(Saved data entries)
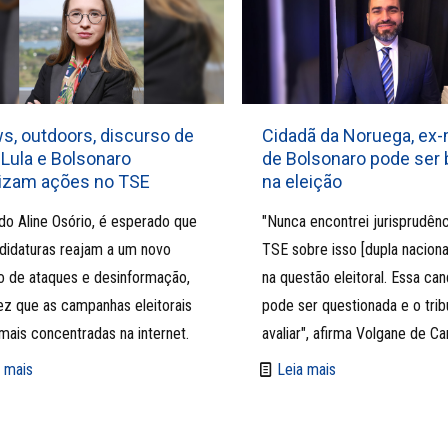
s, outdoors, discurso de
Cidadã da Noruega, ex
 Lula e Bolsonaro
de Bolsonaro pode ser 
rizam ações no TSE
na eleição
o Aline Osório, é esperado que
"Nunca encontrei jurisprudênc
didaturas reajam a um novo
TSE sobre isso [dupla naciona
o de ataques e desinformação,
na questão eleitoral. Essa can
z que as campanhas eleitorais
pode ser questionada e o tribu
mais concentradas na internet.
avaliar", afirma Volgane de Ca
 mais
Leia mais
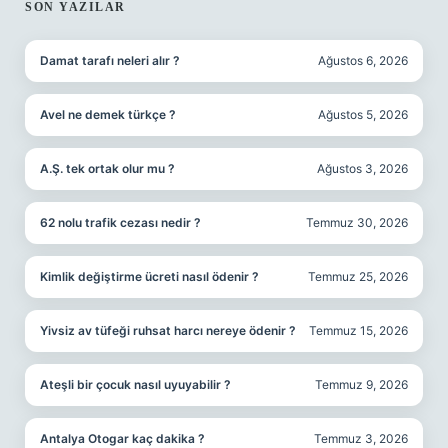
SIDEBAR
SON YAZILAR
Damat tarafı neleri alır ?
Ağustos 6, 2026
Avel ne demek türkçe ?
Ağustos 5, 2026
A.Ş. tek ortak olur mu ?
Ağustos 3, 2026
62 nolu trafik cezası nedir ?
Temmuz 30, 2026
Kimlik değiştirme ücreti nasıl ödenir ?
Temmuz 25, 2026
Yivsiz av tüfeği ruhsat harcı nereye ödenir ?
Temmuz 15, 2026
Ateşli bir çocuk nasıl uyuyabilir ?
Temmuz 9, 2026
Antalya Otogar kaç dakika ?
Temmuz 3, 2026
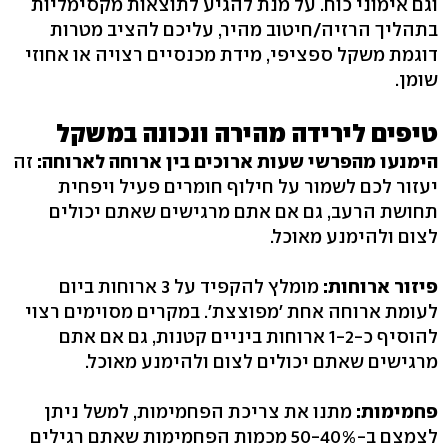
וגם אימוני כוח. על מנת להגיע לתוצאות מקסימליות
בתהליך הרזיה/חיטוב מהיר, עליכם להציב מטרות
דוגמת משקל ספציפי, מידת מכנסיים רצויה או אחוזי
שומן.
טיפים לירידה מהירה ונכונה במשקל
הימנעו מהפרשי שעות ארוכים בין ארוחה לארוחה:
זה
יעזור לכם לשמור על חילוף חומרים פעיל ויפחית
תחושת הרעב, גם אם אתם מרגישים שאתם יכולים
לצום ולהימנע מאוכל.
פיזור ארוחות:
מומלץ להקפיד על 3 ארוחות ביום
לעומת ארוחה אחת 'מפוצצת'. במקרים מסוימים רצוי
להוסיף כ-1-2 ארוחות ביניים קטנות, גם אם אתם
מרגישים שאתם יכולים לצום ולהימנע מאוכל.
פחמימות:
מתנו את צריכת הפחמימות, למשל ניתן
לצמצם ב-50-40% מכמות הפחמימות שאתם רגילים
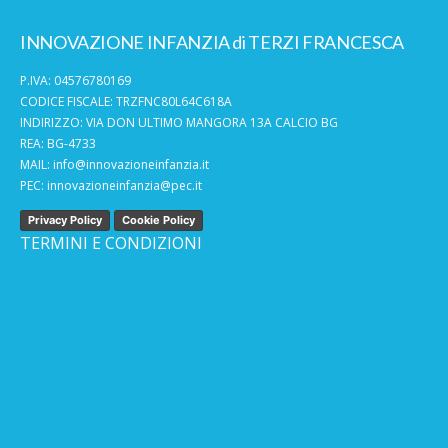
INNOVAZIONE INFANZIA di TERZI FRANCESCA
P.IVA: 04576780169
CODICE FISCALE: TRZFNC80L64C618A
INDIRIZZO: VIA DON ULTIMO MANGORA 13A CALCIO BG
REA: BG-4733
MAIL:
info@innovazioneinfanzia.it
PEC:
innovazioneinfanzia@pec.it
Privacy Policy
Cookie Policy
TERMINI E CONDIZIONI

» PROBLEM TO SOLVE
Exactly the lines starting at the one above with "להוסיף כ-1-2 ארוחות ביניים קטנות, גם אם אתם" and ending at the one with "CODICE FISCALE: TRZFNC80L64C618A" should be printed, and nothing else. Omit the pictures.

» OUTPUT OF THE TASK
להוסיף כ-1-2 ארוחות ביניים קטנות, גם אם אתם
מרגישים שאתם יכולים לצום ולהימנע מאוכל.
פחמימות:
מתנו את צריכת הפחמימות, למשל ניתן
לצמצם ב-50-40% מכמות הפחמימות שאתם רגילים
INNOVAZIONE INFANZIA di TERZI FRANCESCA
P.IVA: 04576780169
CODICE FISCALE: TRZFNC80L64C618A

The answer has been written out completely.